The government has completed one hundred days since the NC-UML coalition took over the reins of the government. Prime Minister KP Sharma Oli, who is heading the coalition government, has recounted the hundred day achievements of the government claiming that at least seventy per cent of the targeted actions have been accomplished during the period. Ministers in the coalition cabinet have articulated a slew of major and minor successes in their respective ministries achieved one after the other.
Education Minister Bidhya Bhattarai has also outlined a list of achievements since she took over the charge of the ministry. She highlighted the action plan being finalised to implement free and compulsory education at the school level as one of the major outputs of her actions. Though the incumbent education minister appears committed to bring about reforms in the education sector, the school education remains languished in a mess which requires a massive resource investment and governance reforms.
Conflicts
The school education is riddled with conflicts in which an array of stakeholders including local governments, teachers and bureaucracy are involved. This conflict has been responsible for an impasse in the enactment of the education act in the national legislature, among others. However, despite confusions and conflicts in the policy realm, one can notice some improvements being made in putting up physical infrastructures in the schools.

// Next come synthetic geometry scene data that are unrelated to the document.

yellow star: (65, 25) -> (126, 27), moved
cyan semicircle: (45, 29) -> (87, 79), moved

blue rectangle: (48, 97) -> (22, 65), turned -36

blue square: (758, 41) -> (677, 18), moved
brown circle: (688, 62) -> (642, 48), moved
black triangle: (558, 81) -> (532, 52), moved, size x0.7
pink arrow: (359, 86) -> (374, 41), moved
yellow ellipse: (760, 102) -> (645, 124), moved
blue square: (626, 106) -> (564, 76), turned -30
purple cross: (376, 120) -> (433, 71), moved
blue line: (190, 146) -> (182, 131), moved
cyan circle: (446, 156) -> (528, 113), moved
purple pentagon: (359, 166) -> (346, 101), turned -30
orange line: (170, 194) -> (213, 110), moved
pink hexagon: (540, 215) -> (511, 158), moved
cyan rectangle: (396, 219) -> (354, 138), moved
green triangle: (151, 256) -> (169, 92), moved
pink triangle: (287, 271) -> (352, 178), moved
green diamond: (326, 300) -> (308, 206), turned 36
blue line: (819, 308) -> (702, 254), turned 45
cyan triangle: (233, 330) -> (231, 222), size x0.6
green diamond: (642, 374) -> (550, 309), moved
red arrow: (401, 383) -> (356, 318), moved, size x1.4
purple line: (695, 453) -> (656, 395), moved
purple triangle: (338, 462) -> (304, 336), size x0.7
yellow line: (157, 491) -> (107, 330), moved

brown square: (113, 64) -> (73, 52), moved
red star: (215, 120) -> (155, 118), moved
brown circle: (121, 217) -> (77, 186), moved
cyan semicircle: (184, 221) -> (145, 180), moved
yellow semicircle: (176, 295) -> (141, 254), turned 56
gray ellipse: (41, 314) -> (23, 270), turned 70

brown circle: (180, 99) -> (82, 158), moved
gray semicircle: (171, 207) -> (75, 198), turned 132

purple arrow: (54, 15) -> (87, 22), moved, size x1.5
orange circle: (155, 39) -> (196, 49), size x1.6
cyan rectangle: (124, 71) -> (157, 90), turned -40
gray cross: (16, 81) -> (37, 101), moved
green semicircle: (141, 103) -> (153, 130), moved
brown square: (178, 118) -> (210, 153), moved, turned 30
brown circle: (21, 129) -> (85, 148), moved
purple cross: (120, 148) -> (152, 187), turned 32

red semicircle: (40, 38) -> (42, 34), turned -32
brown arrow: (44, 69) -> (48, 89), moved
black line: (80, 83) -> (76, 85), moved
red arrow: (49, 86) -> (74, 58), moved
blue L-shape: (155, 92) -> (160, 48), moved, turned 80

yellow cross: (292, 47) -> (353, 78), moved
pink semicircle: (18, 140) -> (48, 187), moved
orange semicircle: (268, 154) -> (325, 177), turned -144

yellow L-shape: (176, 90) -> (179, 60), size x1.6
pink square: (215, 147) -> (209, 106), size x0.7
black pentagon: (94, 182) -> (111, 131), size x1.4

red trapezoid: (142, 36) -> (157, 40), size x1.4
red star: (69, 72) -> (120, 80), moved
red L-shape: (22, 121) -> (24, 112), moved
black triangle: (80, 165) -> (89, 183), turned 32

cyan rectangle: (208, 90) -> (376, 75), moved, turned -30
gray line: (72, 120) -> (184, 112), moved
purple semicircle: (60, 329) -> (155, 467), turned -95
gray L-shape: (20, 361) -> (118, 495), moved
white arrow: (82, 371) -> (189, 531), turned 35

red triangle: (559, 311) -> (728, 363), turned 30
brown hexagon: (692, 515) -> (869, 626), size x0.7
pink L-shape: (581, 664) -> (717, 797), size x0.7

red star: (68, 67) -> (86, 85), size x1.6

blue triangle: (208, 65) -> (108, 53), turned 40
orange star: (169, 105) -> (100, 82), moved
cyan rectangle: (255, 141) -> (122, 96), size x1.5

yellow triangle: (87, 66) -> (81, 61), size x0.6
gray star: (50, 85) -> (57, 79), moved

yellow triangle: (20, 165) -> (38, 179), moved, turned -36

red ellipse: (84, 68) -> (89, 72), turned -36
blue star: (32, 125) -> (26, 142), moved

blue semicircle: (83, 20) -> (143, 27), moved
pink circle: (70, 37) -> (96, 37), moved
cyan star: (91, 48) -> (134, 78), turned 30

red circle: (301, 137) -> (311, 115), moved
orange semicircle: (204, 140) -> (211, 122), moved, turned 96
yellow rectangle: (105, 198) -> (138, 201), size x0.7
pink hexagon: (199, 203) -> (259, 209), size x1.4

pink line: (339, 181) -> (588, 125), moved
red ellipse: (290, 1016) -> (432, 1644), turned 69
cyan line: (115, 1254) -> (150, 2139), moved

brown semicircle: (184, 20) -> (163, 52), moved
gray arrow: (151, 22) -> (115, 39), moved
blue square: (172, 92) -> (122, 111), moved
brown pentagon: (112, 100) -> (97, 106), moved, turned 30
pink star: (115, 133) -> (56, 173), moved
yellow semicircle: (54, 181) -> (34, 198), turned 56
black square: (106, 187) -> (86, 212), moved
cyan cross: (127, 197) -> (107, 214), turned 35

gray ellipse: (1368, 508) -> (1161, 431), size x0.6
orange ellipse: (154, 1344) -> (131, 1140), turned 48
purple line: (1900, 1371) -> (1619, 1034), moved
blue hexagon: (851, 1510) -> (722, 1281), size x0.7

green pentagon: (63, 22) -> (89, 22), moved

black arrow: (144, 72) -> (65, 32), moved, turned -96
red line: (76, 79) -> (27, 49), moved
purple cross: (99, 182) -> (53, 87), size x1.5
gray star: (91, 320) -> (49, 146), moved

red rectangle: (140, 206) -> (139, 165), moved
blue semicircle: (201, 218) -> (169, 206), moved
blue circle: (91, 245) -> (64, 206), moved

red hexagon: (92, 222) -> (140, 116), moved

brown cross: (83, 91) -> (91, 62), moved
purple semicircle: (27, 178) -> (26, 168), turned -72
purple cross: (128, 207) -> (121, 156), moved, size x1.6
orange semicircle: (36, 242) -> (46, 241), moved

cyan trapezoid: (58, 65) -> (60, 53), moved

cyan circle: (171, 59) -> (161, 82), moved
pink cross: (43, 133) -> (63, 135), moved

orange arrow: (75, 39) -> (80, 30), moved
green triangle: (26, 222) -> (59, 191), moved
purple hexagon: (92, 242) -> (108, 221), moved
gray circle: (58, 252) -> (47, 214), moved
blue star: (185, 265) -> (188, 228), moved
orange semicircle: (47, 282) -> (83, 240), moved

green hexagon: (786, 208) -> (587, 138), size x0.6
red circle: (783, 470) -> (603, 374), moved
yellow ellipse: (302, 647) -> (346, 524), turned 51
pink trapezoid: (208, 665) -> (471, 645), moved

Recently this writer had an opportunity to visit at least two community schools at Arghakhanchi, lying on the outer fringe of the district. The school building and other infrastructures looked almost adequate and sufficient by our own standards. The schools had spacious and comfortable classrooms, toilets and bathrooms, midday meal support and so on, which speak of the improving situation of wherewithal necessary for better learning outcomes.
However, have these gradually improving and incessantly upgraded school infrastructures, resources and teaching logistics yielded corresponding impact to better secure the learning achievements of the students enrolled in these schools? Are the teachers responsible for taking care of the kids as well as their effective emotional and intellectual development doing their job properly and honestly? Do they possess necessary knowledge and aptitude for engaging with students in a compassionate way? These are some of the important questions that require some careful consideration before delving into the questions of the school education administration and management.
Critically speaking, school education in Nepal is in the state of mess. The education sector is passing through a kind of transitional phase characterised by the contradiction between decentralised formal policy arrangement and centralised tendencies of the policy implementers offering resistance to the devolution and downward accountability process. This is further exacerbated and complicated by the lack of awareness on the part of the local government officials about the seriousness and gravity of their constitutional obligations on school education. Moreover, local governments are yet to take full cognizance of the need for an effective utilisation of the resources available at their disposal.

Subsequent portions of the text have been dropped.